━━━ LISTED ENTRIES ━━━

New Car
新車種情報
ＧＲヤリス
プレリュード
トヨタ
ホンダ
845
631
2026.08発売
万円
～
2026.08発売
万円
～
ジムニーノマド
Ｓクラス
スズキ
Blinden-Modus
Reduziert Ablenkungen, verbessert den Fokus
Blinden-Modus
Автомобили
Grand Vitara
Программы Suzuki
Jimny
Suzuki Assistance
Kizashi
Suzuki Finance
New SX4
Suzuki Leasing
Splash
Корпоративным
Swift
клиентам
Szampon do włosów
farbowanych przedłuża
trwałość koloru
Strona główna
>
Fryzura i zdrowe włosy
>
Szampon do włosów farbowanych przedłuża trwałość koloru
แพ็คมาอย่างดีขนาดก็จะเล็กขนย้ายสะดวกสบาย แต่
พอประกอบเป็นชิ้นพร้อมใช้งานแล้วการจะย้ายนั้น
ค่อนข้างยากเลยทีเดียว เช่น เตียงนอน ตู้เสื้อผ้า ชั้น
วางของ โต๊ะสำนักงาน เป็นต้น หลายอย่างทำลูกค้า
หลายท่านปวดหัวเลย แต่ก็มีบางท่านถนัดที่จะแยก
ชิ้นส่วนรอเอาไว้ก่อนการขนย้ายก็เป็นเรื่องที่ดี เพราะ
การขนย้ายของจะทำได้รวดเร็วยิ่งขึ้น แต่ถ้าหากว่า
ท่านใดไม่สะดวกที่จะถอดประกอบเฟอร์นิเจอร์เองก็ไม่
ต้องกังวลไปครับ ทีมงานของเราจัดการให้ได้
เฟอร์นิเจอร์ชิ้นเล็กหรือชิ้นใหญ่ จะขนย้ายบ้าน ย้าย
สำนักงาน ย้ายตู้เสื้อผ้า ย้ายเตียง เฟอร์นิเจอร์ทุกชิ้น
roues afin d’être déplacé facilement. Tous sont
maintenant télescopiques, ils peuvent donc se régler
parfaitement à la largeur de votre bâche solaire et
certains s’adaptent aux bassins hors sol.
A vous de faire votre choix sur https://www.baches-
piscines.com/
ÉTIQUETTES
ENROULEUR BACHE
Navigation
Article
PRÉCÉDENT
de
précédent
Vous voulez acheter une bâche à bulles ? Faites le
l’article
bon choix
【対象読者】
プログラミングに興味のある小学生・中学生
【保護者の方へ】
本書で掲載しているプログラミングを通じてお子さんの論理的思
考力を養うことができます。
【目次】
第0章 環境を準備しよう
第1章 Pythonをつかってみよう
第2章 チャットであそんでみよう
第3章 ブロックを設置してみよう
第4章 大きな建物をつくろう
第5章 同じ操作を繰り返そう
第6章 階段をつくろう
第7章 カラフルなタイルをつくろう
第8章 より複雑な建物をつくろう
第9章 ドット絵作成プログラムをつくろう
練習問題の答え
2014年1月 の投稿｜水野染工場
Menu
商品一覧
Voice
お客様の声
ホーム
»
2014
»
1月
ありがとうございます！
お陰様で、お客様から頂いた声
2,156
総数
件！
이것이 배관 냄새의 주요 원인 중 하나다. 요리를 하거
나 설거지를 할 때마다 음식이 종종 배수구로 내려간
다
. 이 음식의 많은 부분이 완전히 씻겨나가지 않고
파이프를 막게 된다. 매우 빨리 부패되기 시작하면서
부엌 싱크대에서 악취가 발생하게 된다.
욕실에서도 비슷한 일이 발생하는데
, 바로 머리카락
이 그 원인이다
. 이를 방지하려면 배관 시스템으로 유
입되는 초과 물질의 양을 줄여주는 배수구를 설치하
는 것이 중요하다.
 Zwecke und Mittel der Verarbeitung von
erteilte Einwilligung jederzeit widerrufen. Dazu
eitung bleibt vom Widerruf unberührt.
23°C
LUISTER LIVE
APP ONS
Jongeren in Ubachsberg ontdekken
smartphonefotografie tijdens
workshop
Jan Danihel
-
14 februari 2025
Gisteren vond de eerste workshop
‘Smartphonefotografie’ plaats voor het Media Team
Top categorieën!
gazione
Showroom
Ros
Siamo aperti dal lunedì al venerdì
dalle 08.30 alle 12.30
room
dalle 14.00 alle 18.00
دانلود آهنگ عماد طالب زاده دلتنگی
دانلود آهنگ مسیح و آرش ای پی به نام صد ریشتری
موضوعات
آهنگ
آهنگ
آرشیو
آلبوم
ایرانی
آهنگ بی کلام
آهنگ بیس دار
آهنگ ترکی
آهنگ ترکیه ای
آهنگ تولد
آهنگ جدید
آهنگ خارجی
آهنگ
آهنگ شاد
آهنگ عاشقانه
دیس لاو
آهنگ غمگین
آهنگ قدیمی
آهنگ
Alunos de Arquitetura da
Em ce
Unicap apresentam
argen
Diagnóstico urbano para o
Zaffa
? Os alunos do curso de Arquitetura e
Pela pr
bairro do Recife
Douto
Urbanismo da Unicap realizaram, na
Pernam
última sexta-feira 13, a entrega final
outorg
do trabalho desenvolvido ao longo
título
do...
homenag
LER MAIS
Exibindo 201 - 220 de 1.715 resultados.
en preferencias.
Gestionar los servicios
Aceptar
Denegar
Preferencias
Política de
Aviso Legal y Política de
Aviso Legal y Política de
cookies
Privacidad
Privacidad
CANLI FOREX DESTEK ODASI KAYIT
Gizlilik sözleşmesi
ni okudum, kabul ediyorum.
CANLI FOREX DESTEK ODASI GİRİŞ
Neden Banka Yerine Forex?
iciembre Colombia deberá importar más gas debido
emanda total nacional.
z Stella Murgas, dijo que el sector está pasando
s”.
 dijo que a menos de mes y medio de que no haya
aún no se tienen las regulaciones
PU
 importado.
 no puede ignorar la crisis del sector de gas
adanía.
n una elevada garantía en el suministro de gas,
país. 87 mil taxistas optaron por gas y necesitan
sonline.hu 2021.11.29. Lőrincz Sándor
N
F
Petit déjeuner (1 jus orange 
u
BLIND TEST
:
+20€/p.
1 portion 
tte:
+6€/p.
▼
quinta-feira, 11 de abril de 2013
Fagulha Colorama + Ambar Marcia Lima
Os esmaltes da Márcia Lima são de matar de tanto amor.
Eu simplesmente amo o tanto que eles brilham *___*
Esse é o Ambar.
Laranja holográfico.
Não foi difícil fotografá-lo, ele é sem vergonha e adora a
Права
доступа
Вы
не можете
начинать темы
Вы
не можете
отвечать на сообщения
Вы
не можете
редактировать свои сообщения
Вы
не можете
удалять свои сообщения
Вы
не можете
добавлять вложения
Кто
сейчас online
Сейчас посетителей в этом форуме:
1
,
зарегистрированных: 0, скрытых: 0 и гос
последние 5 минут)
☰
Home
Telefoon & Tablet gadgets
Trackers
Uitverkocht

━━━

__INSTRUCTIONS TO FOLLOW__
Could you repeat exactly the lines in the listing above from the one with "Reduziert Ablenkungen, verbessert den Fokus" down to the one with "ค่อนข้างยากเลยทีเดียว เช่น เตียงนอน"? Include both of those lines.

__OUTPUT FOR THIS TASK__
Reduziert Ablenkungen, verbessert den Fokus
Blinden-Modus
Автомобили
Grand Vitara
Программы Suzuki
Jimny
Suzuki Assistance
Kizashi
Suzuki Finance
New SX4
Suzuki Leasing
Splash
Корпоративным
Swift
клиентам
Szampon do włosów
farbowanych przedłuża
trwałość koloru
Strona główna
>
Fryzura i zdrowe włosy
>
Szampon do włosów farbowanych przedłuża trwałość koloru
แพ็คมาอย่างดีขนาดก็จะเล็กขนย้ายสะดวกสบาย แต่
พอประกอบเป็นชิ้นพร้อมใช้งานแล้วการจะย้ายนั้น
ค่อนข้างยากเลยทีเดียว เช่น เตียงนอน ตู้เสื้อผ้า ชั้น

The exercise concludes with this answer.